*PROBLEM DESCRIPTION:* Scan the records below and report how many lines contain the word "extraordinar", giving the number by itself.

Start of DATA TO PROCESS

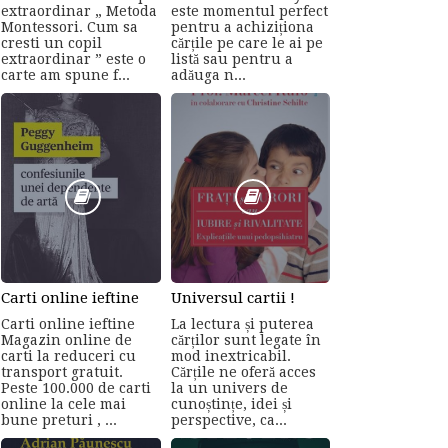
extraordinar „ Metoda
este momentul perfect
Montessori. Cum sa
pentru a achiziționa
cresti un copil
cărțile pe care le ai pe
extraordinar ” este o
listă sau pentru a
carte am spune f...
adăuga n...
Carti online ieftine
Universul cartii !
Carti online ieftine
La lectura și puterea
Magazin online de
cărților sunt legate în
carti la reduceri cu
mod inextricabil.
transport gratuit.
Cărțile ne oferă acces
Peste 100.000 de carti
la un univers de
online la cele mai
cunoștințe, idei și
bune preturi , ...
perspective, ca...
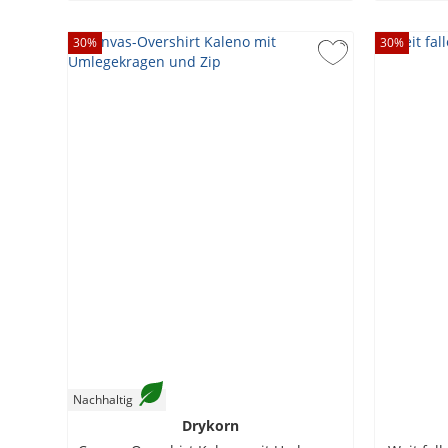
30
%
30
%
Nachhaltig
Drykorn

End of DATA TO PROCESS

*SOLUTION FOR THIS EXERCISE:* 2